• **Records**

########

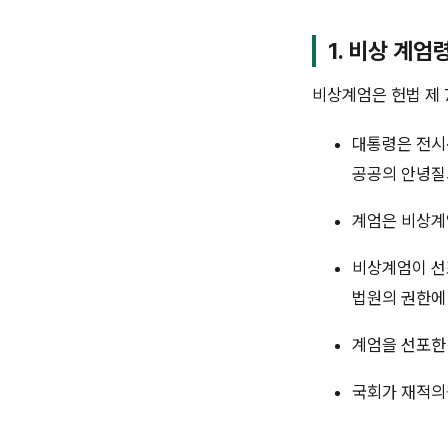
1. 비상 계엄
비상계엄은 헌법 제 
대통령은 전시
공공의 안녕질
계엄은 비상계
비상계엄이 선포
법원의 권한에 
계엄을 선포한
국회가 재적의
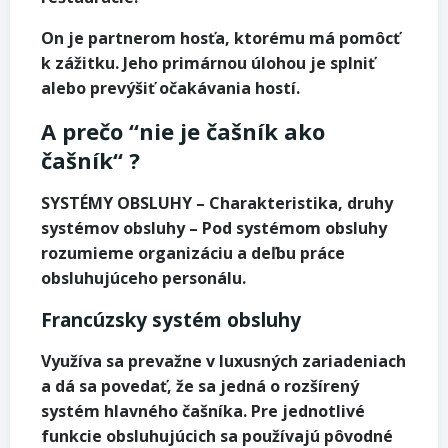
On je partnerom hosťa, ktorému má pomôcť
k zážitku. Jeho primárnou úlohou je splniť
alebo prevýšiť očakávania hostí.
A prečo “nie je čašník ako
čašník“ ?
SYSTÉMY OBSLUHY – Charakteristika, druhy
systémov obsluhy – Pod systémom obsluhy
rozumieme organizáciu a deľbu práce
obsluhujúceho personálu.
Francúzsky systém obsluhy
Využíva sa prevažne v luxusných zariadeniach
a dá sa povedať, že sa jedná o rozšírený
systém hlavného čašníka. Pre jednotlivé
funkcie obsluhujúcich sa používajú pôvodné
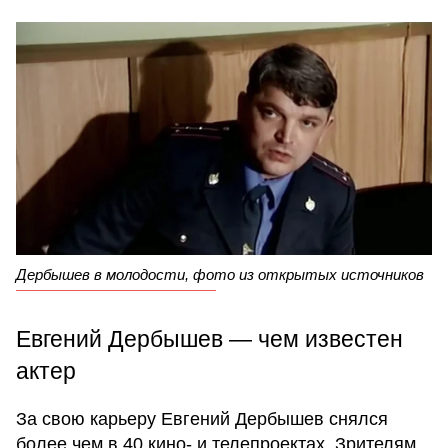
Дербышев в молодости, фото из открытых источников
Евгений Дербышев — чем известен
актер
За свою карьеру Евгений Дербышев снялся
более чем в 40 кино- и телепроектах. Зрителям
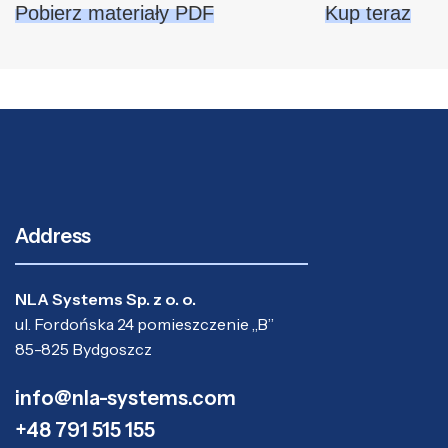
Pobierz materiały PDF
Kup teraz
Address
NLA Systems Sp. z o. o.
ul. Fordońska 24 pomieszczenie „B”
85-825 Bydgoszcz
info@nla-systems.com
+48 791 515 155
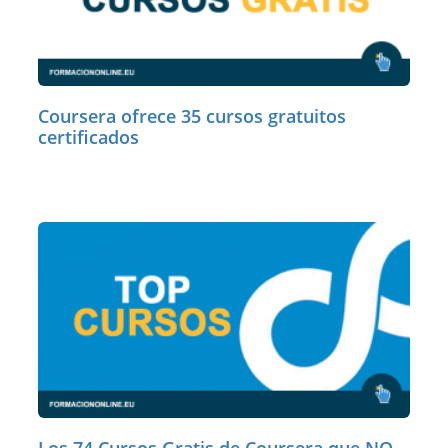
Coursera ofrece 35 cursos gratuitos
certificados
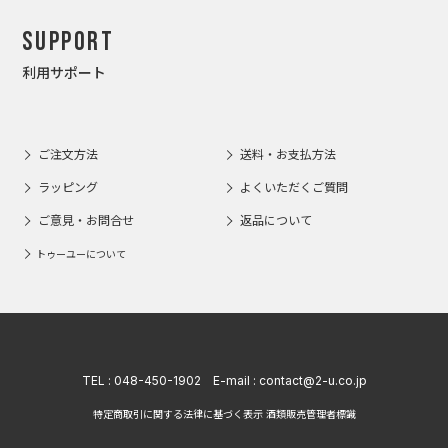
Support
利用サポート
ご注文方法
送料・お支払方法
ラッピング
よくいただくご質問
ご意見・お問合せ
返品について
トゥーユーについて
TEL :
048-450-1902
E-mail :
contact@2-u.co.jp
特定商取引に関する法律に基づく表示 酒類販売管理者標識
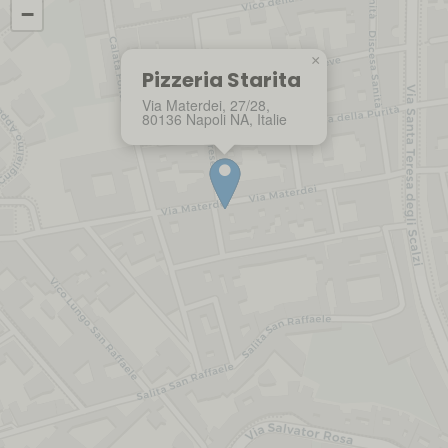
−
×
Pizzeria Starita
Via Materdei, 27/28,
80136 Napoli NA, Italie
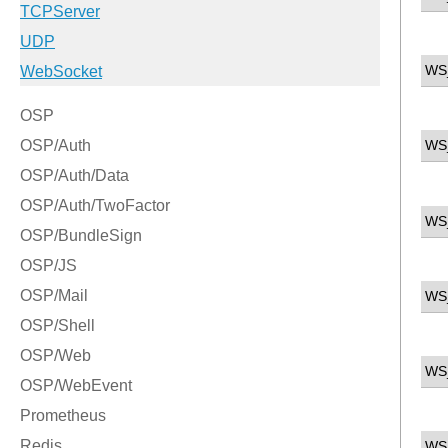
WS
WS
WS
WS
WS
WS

########

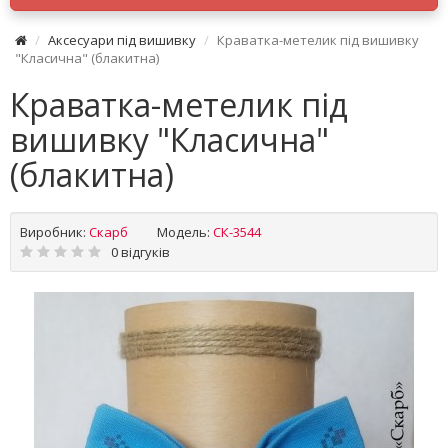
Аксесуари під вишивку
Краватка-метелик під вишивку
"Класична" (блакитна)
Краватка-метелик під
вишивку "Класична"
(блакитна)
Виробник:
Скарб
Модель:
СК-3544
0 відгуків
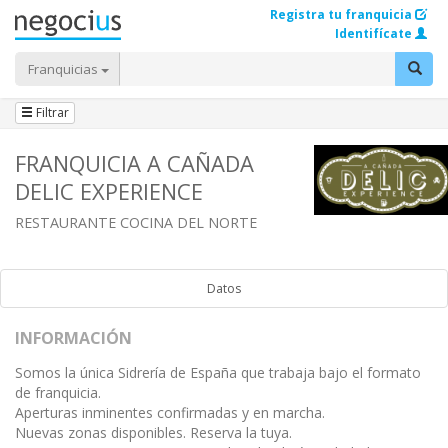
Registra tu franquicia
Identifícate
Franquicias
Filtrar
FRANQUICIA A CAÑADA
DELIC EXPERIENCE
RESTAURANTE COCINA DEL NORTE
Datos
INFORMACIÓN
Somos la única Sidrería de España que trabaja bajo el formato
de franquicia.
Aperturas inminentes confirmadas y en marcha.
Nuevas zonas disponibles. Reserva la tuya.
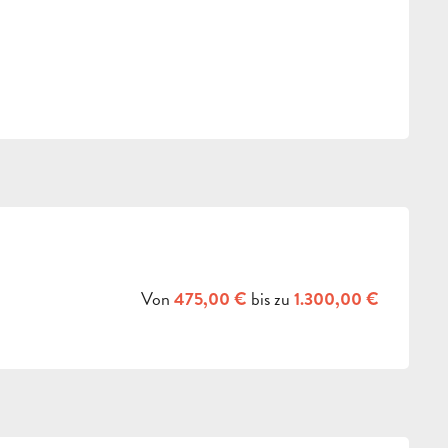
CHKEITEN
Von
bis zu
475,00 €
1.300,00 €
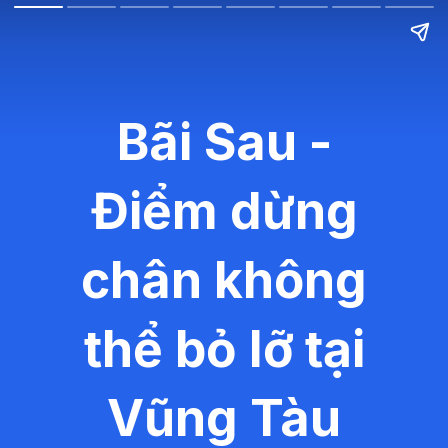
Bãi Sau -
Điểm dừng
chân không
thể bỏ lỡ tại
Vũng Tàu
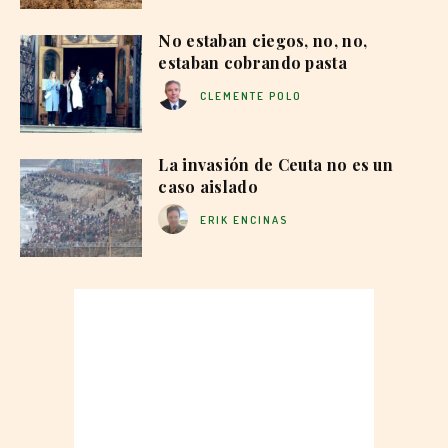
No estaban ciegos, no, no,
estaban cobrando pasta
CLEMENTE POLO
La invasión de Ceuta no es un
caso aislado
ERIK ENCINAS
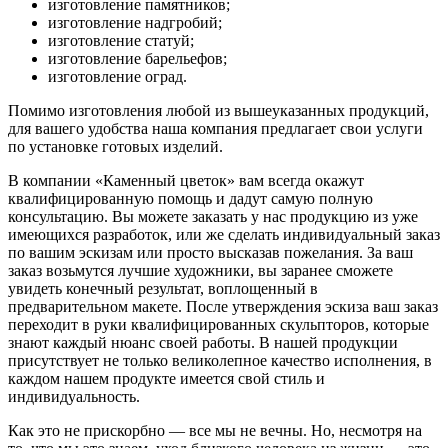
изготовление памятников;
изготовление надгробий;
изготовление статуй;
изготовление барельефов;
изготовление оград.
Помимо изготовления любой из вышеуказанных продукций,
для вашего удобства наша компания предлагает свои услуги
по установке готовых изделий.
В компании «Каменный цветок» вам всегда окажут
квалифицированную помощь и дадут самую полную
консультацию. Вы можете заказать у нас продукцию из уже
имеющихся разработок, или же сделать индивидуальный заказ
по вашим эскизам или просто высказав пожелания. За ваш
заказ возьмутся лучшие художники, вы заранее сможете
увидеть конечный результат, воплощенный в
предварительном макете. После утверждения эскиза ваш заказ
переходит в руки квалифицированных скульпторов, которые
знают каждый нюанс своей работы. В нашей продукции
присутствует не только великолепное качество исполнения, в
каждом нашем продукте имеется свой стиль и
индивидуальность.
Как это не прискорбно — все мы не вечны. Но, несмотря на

########

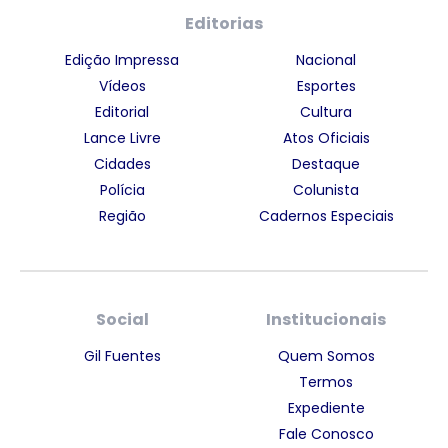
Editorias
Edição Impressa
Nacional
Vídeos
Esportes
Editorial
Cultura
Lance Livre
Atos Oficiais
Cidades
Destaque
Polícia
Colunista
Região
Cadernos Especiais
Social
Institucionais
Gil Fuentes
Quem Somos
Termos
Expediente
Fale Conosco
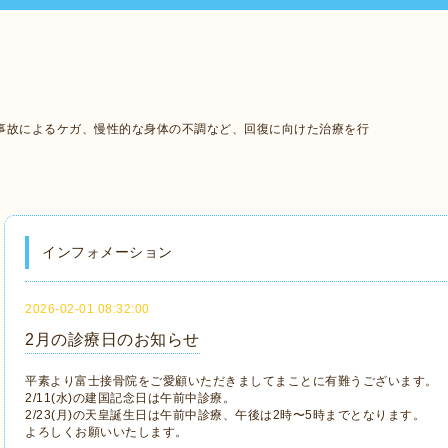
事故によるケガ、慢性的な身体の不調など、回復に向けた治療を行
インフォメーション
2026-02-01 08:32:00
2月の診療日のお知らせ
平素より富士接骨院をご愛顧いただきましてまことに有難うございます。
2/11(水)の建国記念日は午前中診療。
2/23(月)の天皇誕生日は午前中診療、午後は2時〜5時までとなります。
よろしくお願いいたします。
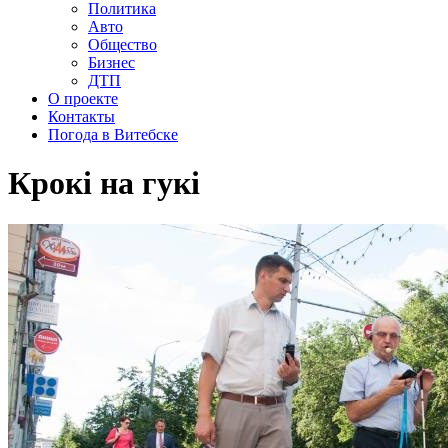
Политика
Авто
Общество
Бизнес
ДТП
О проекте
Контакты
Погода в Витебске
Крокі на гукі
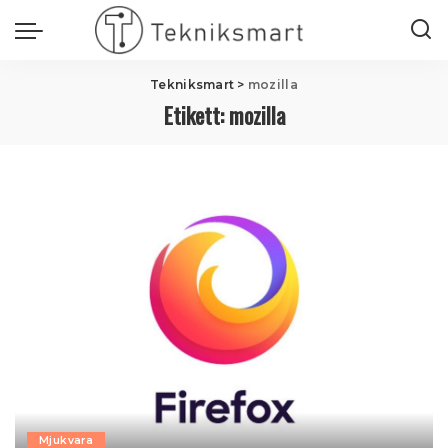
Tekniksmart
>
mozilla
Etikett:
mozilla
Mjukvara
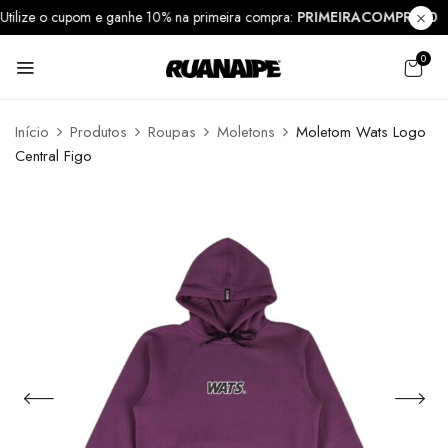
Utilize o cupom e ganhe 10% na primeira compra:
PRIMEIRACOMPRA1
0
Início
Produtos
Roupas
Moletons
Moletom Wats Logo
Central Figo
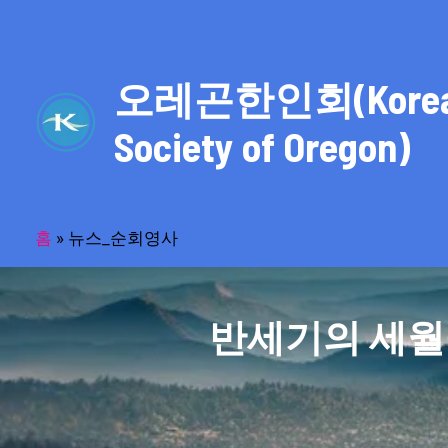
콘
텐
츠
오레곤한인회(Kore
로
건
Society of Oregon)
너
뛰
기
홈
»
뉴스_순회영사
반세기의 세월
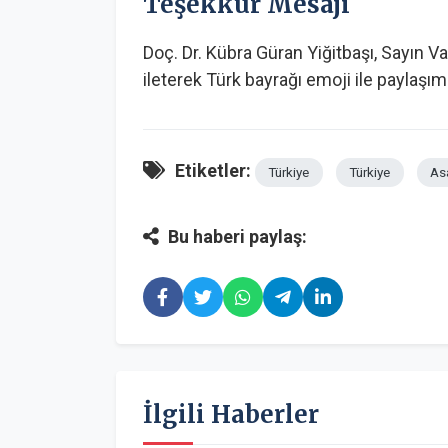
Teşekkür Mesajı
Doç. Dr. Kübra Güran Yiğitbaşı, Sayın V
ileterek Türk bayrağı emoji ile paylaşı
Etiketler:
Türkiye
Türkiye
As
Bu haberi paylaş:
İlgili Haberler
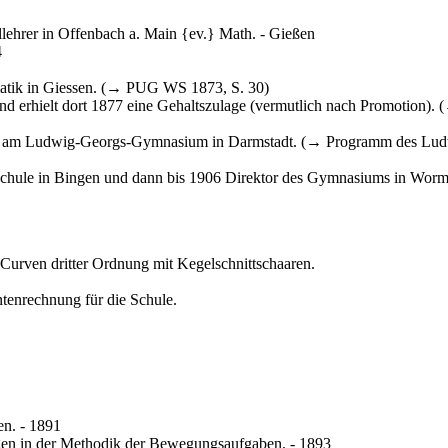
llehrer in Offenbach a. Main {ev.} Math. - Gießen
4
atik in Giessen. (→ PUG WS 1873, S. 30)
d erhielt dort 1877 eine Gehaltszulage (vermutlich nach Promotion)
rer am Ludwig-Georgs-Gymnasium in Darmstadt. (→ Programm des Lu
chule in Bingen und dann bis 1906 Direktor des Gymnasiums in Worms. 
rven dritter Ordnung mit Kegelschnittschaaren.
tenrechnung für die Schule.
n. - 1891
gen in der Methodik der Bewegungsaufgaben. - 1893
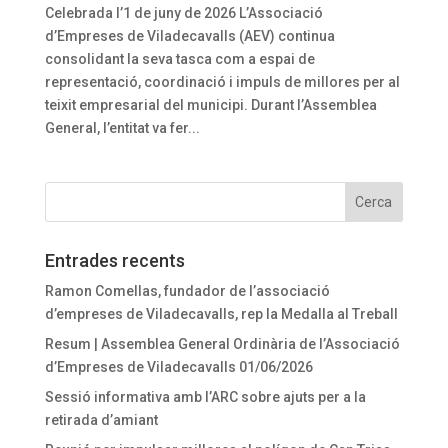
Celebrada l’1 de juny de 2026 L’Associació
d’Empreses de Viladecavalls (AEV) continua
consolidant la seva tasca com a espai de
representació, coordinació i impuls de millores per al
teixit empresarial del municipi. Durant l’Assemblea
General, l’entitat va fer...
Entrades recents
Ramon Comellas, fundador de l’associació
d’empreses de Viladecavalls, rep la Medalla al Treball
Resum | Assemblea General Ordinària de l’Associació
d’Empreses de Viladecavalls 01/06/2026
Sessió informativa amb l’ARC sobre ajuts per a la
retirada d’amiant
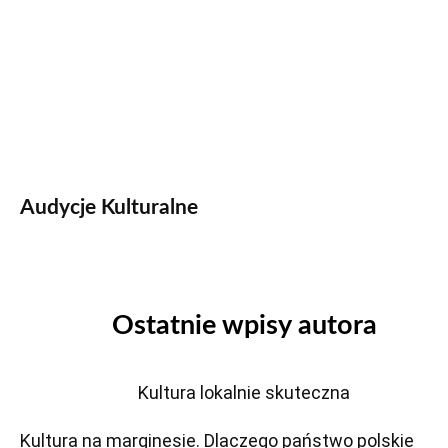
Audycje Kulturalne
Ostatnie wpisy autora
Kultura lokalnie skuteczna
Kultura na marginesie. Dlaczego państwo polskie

########

• **What is expected**
Extract from the material all lines containing the string "изготовление".

• **Task result**
изготовление памятников;
изготовление надгробий;
изготовление статуй;
изготовление барельефов;
изготовление оград.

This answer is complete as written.